OLAP is the foundational approach used in Data Warehouses. It is used by companies, universities, or any entity that needs to analyse their data at scale.

OLTP systems handle day-to-day operations. The term “transaction” has a dual meaning: a database transaction (an atomic change of state) and a business transaction (an exchange of economic entities). OLTP systems use the first type to record the second.

Star Schema and Snowflake Schema

OLAP databases typically use a star schema or snowflake schema to organise data.

Measures (metrics like sale_amount, quantity) live in the central fact table
Dimensions (descriptive attributes like time, product, location) live in surrounding dimension tables

                              ┌──────────────────────┐
                              │   Time Dimension     │
                              ├──────────┬───────────┤
                              │ time_id  │ timestamp │
                       ┌─────>│ 1234     │ 2008-09-02│
                       │      └──────────┴───────────┘
  ┌────────────────────┤
  │   Sales Fact Table │      ┌──────────────────────────┐
  ├────────┬───────┬───┤      │   Product Dimension      │
  │ amount │time_id│prod_id   ├──────────┬───────────────┤
  │ 930.10 │ 1234  │ 42 ─────>│ prod_id  │ name          │
  │ 120.50 │ 1235  │ 17 │     │ 42       │ Widget Pro    │
  └────────┴───────┴────┘     └──────────┴───────────────┘

In a star schema, dimension tables connect directly to the fact table (forming a star shape). In a snowflake schema, dimension tables are further normalised into sub-dimensions (e.g., a location dimension split into city, country tables).

Data Warehouse Architecture

A data warehouse collects data from many sources (OLTP databases, CRMs, flat files, APIs) and consolidates it for analytical queries.

  Data Sources          Staging Area         Data Warehouse         Data Marts
 ┌───────────┐        ┌────────────┐       ┌───────────────┐     ┌───────────┐
 │  OLTP DBs │───┐    │            │       │               │  ┌─>│ Marketing │
 ├───────────┤   ├───>│  Cleaning  │──────>│  Integrated   │──┤  ├───────────┤
 │   CRMs    │───┤    │  Validating│       │  Historical   │  ├─>│  Finance  │
 ├───────────┤   │    │  Conforming│       │  Read-Only    │  │  ├───────────┤
 │   Files   │───┘    │            │       │               │  └─>│   Sales   │
 └───────────┘        └────────────┘       └───────────────┘     └───────────┘
                                                                       │
                                                                       v
                                                                   End Users
                                                              (BI tools, reports)
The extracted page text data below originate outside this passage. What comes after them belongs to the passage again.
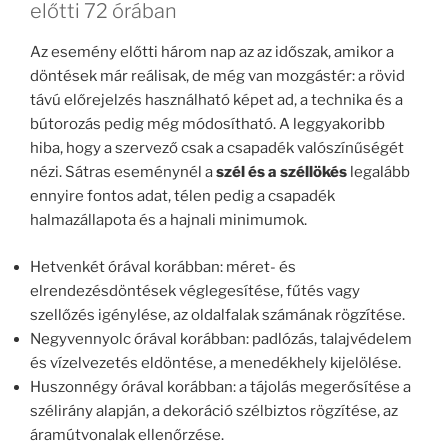
előtti 72 órában
Az esemény előtti három nap az az időszak, amikor a
döntések már reálisak, de még van mozgástér: a rövid
távú előrejelzés használható képet ad, a technika és a
bútorozás pedig még módosítható. A leggyakoribb
hiba, hogy a szervező csak a csapadék valószínűségét
nézi. Sátras eseménynél a
szél és a széllökés
legalább
ennyire fontos adat, télen pedig a csapadék
halmazállapota és a hajnali minimumok.
Hetvenkét órával korábban: méret- és
elrendezésdöntések véglegesítése, fűtés vagy
szellőzés igénylése, az oldalfalak számának rögzítése.
Negyvennyolc órával korábban: padlózás, talajvédelem
és vízelvezetés eldöntése, a menedékhely kijelölése.
Huszonnégy órával korábban: a tájolás megerősítése a
szélirány alapján, a dekoráció szélbiztos rögzítése, az
áramútvonalak ellenőrzése.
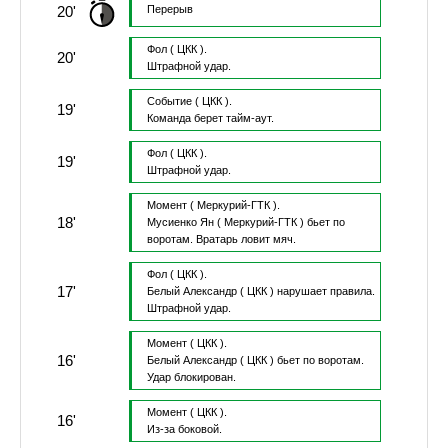
20'
Перерыв
Фол
( ЦКК ).
20'
Штрафной удар.
Событие
( ЦКК ).
19'
Команда берет тайм-аут.
Фол
( ЦКК ).
19'
Штрафной удар.
Момент
( Меркурий-ГТК ).
18'
Мусиенко Ян
( Меркурий-ГТК )
бьет по
воротам.
Вратарь ловит мяч.
Фол
( ЦКК ).
17'
Белый Александр
( ЦКК )
нарушает правила.
Штрафной удар.
Момент
( ЦКК ).
16'
Белый Александр
( ЦКК )
бьет по воротам.
Удар блокирован.
Момент
( ЦКК ).
16'
Из-за боковой.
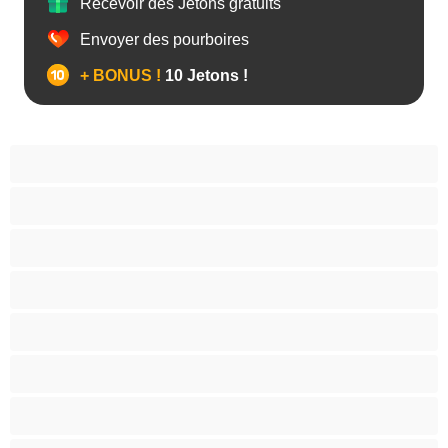
Recevoir des Jetons gratuits
Envoyer des pourboires
+ BONUS !
10 Jetons !
Anal
Bisexuel(le)
Couples
Gay
Grosse Bite
Hétéro
Les as du chat privé
Musclé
Staging area: A temporary holding zone where raw data is cleaned, validated, and conformed before entering the warehouse. It exists to prevent dirty or inconsistent data from polluting the warehouse. Transformations here include deduplication, format standardisation, and data type casting.
Data warehouse: The central, integrated, read-only repository. It does not support arbitrary CRUD operations — data flows in through controlled ETL/ELT processes.
Data marts: Subsets of the warehouse tailored for specific business departments (marketing, finance, sales). They provide a focused view so users don’t have to query the entire warehouse.
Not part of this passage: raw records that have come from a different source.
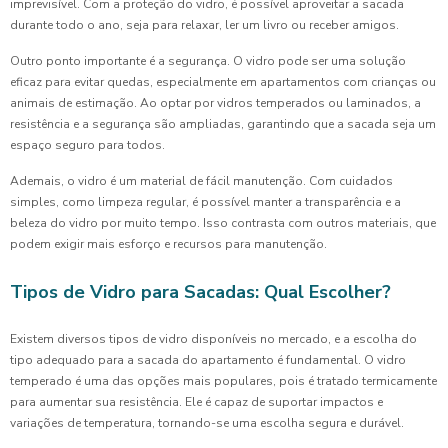
imprevisível. Com a proteção do vidro, é possível aproveitar a sacada
durante todo o ano, seja para relaxar, ler um livro ou receber amigos.
Outro ponto importante é a segurança. O vidro pode ser uma solução
eficaz para evitar quedas, especialmente em apartamentos com crianças ou
animais de estimação. Ao optar por vidros temperados ou laminados, a
resistência e a segurança são ampliadas, garantindo que a sacada seja um
espaço seguro para todos.
Ademais, o vidro é um material de fácil manutenção. Com cuidados
simples, como limpeza regular, é possível manter a transparência e a
beleza do vidro por muito tempo. Isso contrasta com outros materiais, que
podem exigir mais esforço e recursos para manutenção.
Tipos de Vidro para Sacadas: Qual Escolher?
Existem diversos tipos de vidro disponíveis no mercado, e a escolha do
tipo adequado para a sacada do apartamento é fundamental. O vidro
temperado é uma das opções mais populares, pois é tratado termicamente
para aumentar sua resistência. Ele é capaz de suportar impactos e
variações de temperatura, tornando-se uma escolha segura e durável.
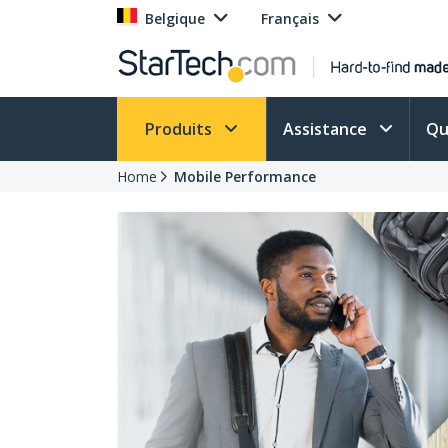
Belgique
Français
Produits
Assistance
Qu
Home
Mobile Performance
Some users, such as data scientists, may prefer to consume raw data directly from the warehouse or even the staging area, bypassing data marts.

BigQuery

BigQuery is a serverless data warehouse provided by Google Cloud. “Serverless” means the infrastructure (machines, databases, servers) is fully managed — you don’t provision or maintain anything.

Key features:

Built-in Machine Learning, Geospatial Analysis, and Business Intelligence
Separation of compute and storage: the query engine scales independently from data storage, meaning the compute doesn’t need to grow linearly with the data size
Pay only for what you query (on-demand pricing) or reserve flat-rate slots

External Tables

Documentation

An external table allows you to query data stored outside of BigQuery (e.g., in Google Cloud Storage) without loading it into BigQuery’s own storage.

Why use external tables?

Cost efficiency: Avoids duplicating storage costs — the data stays in GCS
Real-time access: Query the latest data in GCS without running a load job
Flexibility: Useful for ad-hoc queries on data that doesn’t need to be permanently stored in BigQuery

Creating an external table:

CREATE OR REPLACE EXTERNAL TABLE my_dataset.my_external_table
OPTIONS (
  format = 'JSON',
  uris = ['gs://my_bucket/my_file.json']
);

This avoids defining a schema explicitly — BigQuery infers it from the data.
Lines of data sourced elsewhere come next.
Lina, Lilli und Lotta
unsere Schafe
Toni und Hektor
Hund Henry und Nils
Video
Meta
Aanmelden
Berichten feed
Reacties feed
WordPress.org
Limitations of external tables:

BigQuery cannot estimate the number of rows or the query cost upfront, since the data lives elsewhere
Query performance is slower than native tables because data must be read from GCS at query time
No support for clustering or partitioning on the external data itself

Partitioning

When queries frequently filter on a specific column (e.g., a date), we can partition the table on that column. Partitioning physically splits the table into segments based on the partition key, so queries that filter on that key only scan the relevant partitions instead of the entire table.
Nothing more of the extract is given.